▶ [The problem]:
Take the line that contains "Ouvrir la barre d’outils" and all lines after it, up to and including the last line of the data, and write them out exactly; nothing else belongs in the answer.

▶ [Extracted entries]:
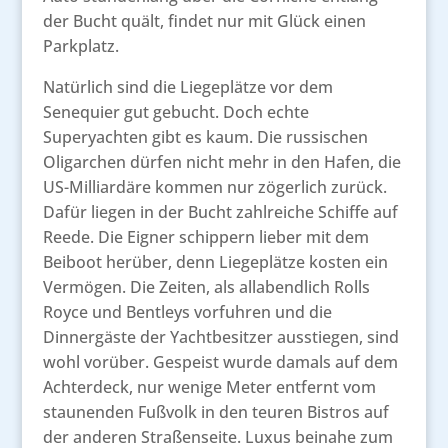
der Bucht quält, findet nur mit Glück einen
Parkplatz.
Natürlich sind die Liegeplätze vor dem
Senequier gut gebucht. Doch echte
Superyachten gibt es kaum. Die russischen
Oligarchen dürfen nicht mehr in den Hafen, die
US-Milliardäre kommen nur zögerlich zurück.
Dafür liegen in der Bucht zahlreiche Schiffe auf
Reede. Die Eigner schippern lieber mit dem
Beiboot herüber, denn Liegeplätze kosten ein
Vermögen. Die Zeiten, als allabendlich Rolls
Royce und Bentleys vorfuhren und die
Dinnergäste der Yachtbesitzer ausstiegen, sind
wohl vorüber. Gespeist wurde damals auf dem
Achterdeck, nur wenige Meter entfernt vom
staunenden Fußvolk in den teuren Bistros auf
der anderen Straßenseite. Luxus beinahe zum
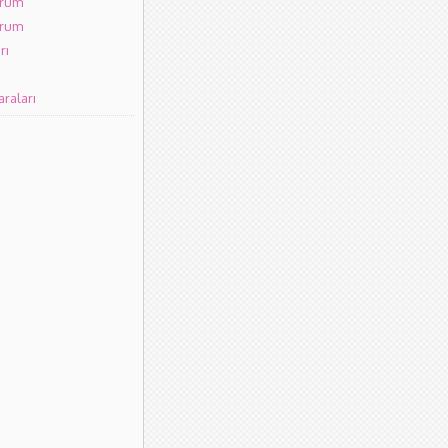
orum
orum
rı
raları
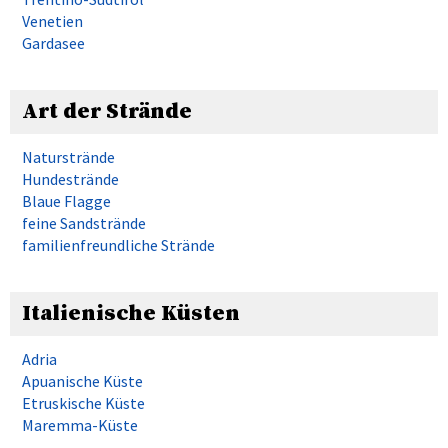
Venetien
Gardasee
Art der Strände
Naturstrände
Hundestrände
Blaue Flagge
feine Sandstrände
familienfreundliche Strände
Italienische Küsten
Adria
Apuanische Küste
Etruskische Küste
Maremma-Küste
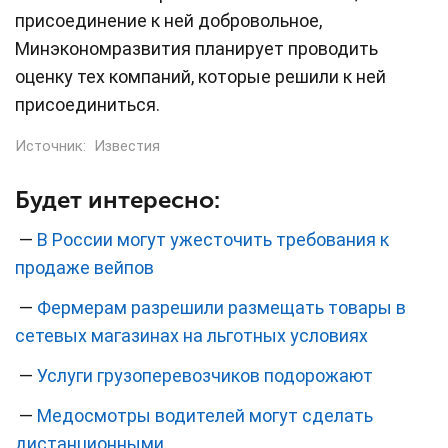
присоединение к ней добровольное,
Минэкономразвития планирует проводить
оценку тех компаний, которые решили к ней
присоединиться.
Источник:
Известия
Будет интересно:
—
В России могут ужесточить требования к
продаже вейпов
—
Фермерам разрешили размещать товары в
сетевых магазинах на льготных условиях
—
Услуги грузоперевозчиков подорожают
—
Медосмотры водителей могут сделать
дистанционными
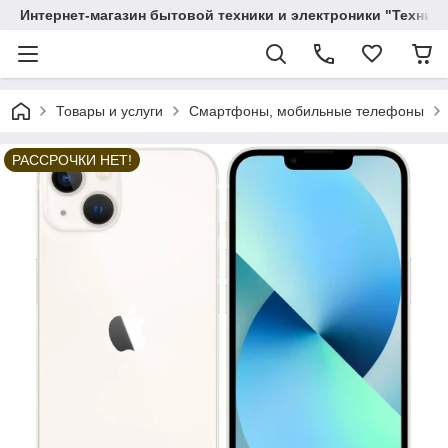
Интернет-магазин бытовой техники и электроники "Техника
Товары и услуги
Смартфоны, мобильные телефоны
РАССРОЧКИ НЕТ!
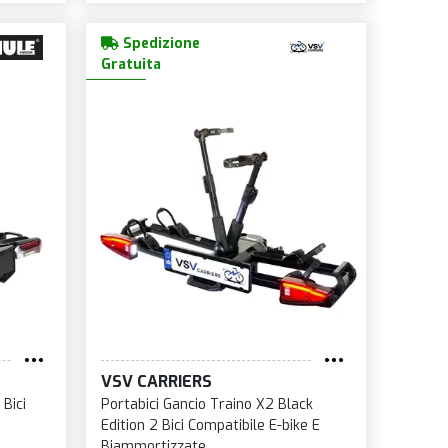
Spedizione
Gratuita
VSV CARRIERS
 Bici
Portabici Gancio Traino X2 Black
Edition 2 Bici Compatibile E-bike E
Biammortizzate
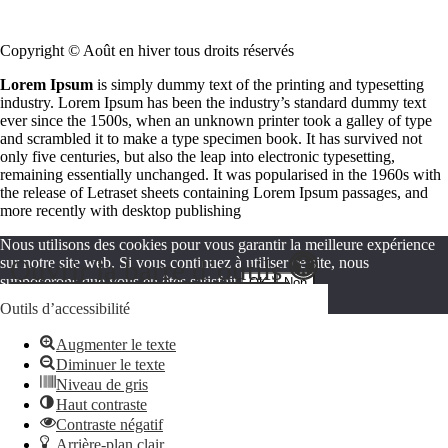
Copyright © Août en hiver tous droits réservés
Lorem Ipsum
is simply dummy text of the printing and typesetting
industry. Lorem Ipsum has been the industry’s standard dummy text
ever since the 1500s, when an unknown printer took a galley of type
and scrambled it to make a type specimen book. It has survived not
only five centuries, but also the leap into electronic typesetting,
remaining essentially unchanged. It was popularised in the 1960s with
the release of Letraset sheets containing Lorem Ipsum passages, and
more recently with desktop publishing
Nous utilisons des cookies pour vous garantir la meilleure expérience
Ouvrir la barre d’outils
sur notre site web. Si vous continuez à utiliser ce site, nous
supposerons que vous en êtes satisfait.
OK
Non
Politique de confidentialité
Outils d’accessibilité
Augmenter le texte
Diminuer le texte
Niveau de gris
Haut contraste
Contraste négatif
Arrière-plan clair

▶ [Result of this exercise]:
Ouvrir la barre d’outils
sur notre site web. Si vous continuez à utiliser ce site, nous
supposerons que vous en êtes satisfait.
OK
Non
Politique de confidentialité
Outils d’accessibilité
Augmenter le texte
Diminuer le texte
Niveau de gris
Haut contraste
Contraste négatif
Arrière-plan clair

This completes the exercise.